Big Banks Show Stronger Gains in Auto Loans While CU Growth Diminishes
Credit union growth slows, putting market share at risk.
Fourth-quarter reports from five of the nation’s largest auto lenders showed improvements that indicate the waning growth among credit unions is less about market and more about the market share.
Five of the nation’s largest auto lenders reported holding $301.3 billion in auto loans as of Dec. 31 — 2.5% higher than a year earlier and an improvement from their 1.5% gain as of Sept. 30.
The five banks and their auto loan portfolios at Dec. 31 are:
- Ally Financial Inc., Detroit, $81.1 billion, up 2.8%;
- Capital One Financial Corporation, McLean, Va., $60.4 billion, up 7.1%;
- Wells Fargo & Company, San Francisco, $47.9 billion, up 6.2%;
- JPMorgan Chase & Co., New York, $61.5 billion, down -3.2%;
- Bank of America, Charlotte, N.C., $50.4 billion, up 0.6%.
At the end of the third quarter those five banks held about 25% of the nation’s $1.19 trillion in total auto loans reported by the Fed.
By comparison, the largest automotive lender among credit unions is Navy Federal Credit Union of Vienna, Va. with $14.6 billion in loans as of Sept. 30. It is also the nation’s largest credit union overall ($110.1 billion in assets, 8.9 million members).
While analysts noted their disappointment with Wells Fargo missing earnings expectations, credit unions might take note of their fine print in their report: Wells Fargo generated $6.9 billion in auto loans in the last three months of 2019, up 45% from 2018’s fourth quarter, “reflecting a renewed emphasis on growing auto loans following the restructuring of the business.”
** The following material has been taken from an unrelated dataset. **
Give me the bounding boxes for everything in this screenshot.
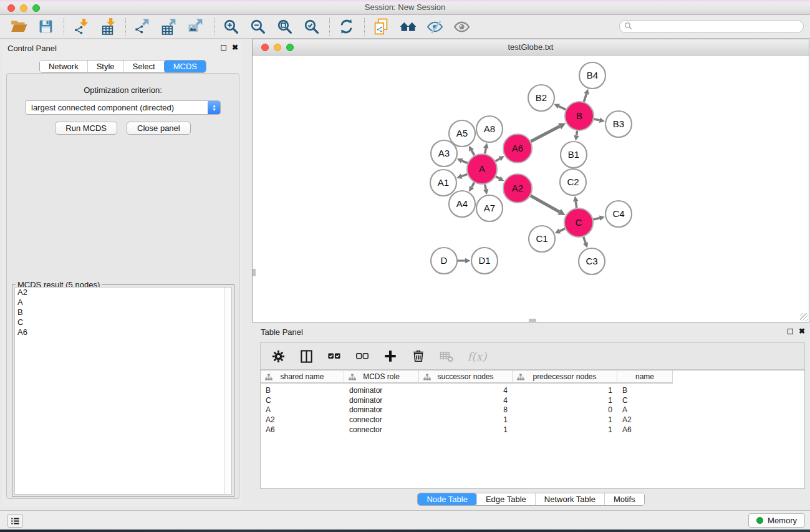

Fourth-quarter originations rose 14.8% to $9.3 billion at Ally Financial and 23.1% at Capital One.
Based on the Fed total for all lenders and credit union totals from CUNA and CUNA Mutual Group, credit unions had about 32% of loan amounts outstanding as of Sept. 30.
Auto lending among credit unions had been outpacing other lenders for several years, but in recent months the increases have diminished.
The Credit Union Trends Report from CUNA Mutual Group of Madison, Wis., released last week showed credit unions held $380.3 billion in car loans as of Nov. 30, up 2.7% from a year earlier. New car loans were flat at $148.2 billion, while used car loans grew 4.2% to $232.1 billion.
The CUNA Mutual report represented a slight downward revision from CUNA estimates for November released earlier.
Steven Rick, chief economist for CUNA Mutual Group, cited several reasons for the slowing pace:
- Credit unions raised their new auto loan interest rates 2 percentage points over the last year, reaching an average of 5.7% in November.
- Rapid loan originations two to three years ago precipitated larger loan balance amortization today. For example, a member receiving a $30,000, four-year new auto loan originated at a 4% interest rate on Jan. 1, 2017 would start 2020 owing just $7,955.
- Members used “cash out” funds from mortgage refinances to pay off auto loans.
- Many of the credit unions with the highest growth rates were ones that had recently adopted indirect financing programs. That trend has leveled off and those programs are now growing at more mature rates.
- Lower new car sales. Manufacturers sold 17.1 million cars in 2019, down 1.6% from 2018. CUNA Mutual also expects auto sales to slow another 2% in 2020 to 16.7 million.
However, automotive analysts at Edmunds in Santa Monica, Calif., forecasted that 17.1 million new vehicles will be sold in 2020, matching last year’s tally and marking the sixth year in a row that new auto sales will top 17 million.
“The auto industry has some decent tailwinds heading into 2020,” Jessica Caldwell, executive director of industry insights at Edmunds, said. “Strong economic factors such as low unemployment and high consumer confidence are carrying over from last year, finance rates are expected to remain relatively stable, and this is a presidential election year, which historically tends to correspond with a year-over-year lift in new vehicle sales.”
Rising prices will limit growth. According to Edmunds data, the average transaction price for a new vehicle in 2019 climbed to an all-time record of $37,183.
“Prices are shooting up because shoppers are opting for pricey SUVs and trucks packed with more high-tech options than ever before,” Caldwell said. “These increased costs, combined with the discontinuation of more affordable options like domestic passenger cars, could prompt shoppers to shift their focus to the used market — or delay their purchase altogether.”